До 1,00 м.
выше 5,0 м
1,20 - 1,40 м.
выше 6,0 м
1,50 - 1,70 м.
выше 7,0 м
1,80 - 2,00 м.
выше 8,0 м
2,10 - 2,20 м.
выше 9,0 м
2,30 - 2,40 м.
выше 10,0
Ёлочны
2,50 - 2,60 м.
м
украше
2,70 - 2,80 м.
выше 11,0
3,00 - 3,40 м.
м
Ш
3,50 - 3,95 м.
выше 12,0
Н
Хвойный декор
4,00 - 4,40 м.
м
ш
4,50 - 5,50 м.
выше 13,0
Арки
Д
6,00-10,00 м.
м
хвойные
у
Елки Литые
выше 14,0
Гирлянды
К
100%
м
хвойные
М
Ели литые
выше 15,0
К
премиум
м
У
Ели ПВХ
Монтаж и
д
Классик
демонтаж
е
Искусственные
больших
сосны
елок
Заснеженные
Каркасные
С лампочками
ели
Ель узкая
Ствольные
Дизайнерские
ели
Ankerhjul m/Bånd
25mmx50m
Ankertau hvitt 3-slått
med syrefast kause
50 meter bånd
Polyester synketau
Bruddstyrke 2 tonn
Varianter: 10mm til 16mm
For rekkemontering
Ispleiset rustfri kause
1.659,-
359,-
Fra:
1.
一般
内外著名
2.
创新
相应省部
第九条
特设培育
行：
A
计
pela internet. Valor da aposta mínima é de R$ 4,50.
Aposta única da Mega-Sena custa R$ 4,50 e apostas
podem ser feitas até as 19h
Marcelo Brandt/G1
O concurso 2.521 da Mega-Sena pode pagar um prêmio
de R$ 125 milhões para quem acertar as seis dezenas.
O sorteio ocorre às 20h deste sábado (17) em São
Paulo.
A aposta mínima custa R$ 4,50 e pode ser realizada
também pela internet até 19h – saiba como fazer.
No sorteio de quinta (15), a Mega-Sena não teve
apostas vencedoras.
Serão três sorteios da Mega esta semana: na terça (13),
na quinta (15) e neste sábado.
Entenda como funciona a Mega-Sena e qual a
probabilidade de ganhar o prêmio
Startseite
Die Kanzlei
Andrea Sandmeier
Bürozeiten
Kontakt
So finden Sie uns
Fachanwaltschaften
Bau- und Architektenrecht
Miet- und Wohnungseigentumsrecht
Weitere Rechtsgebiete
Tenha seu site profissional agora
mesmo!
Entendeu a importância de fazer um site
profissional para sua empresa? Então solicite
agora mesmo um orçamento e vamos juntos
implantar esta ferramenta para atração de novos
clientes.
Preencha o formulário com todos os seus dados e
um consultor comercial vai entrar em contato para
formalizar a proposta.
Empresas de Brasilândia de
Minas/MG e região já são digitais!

################

For this exercise, copy the lines from the one that contains "implantar esta ferramenta" through the last line of the records, exactly and only those.

implantar esta ferramenta para atração de novos
clientes.
Preencha o formulário com todos os seus dados e
um consultor comercial vai entrar em contato para
formalizar a proposta.
Empresas de Brasilândia de
Minas/MG e região já são digitais!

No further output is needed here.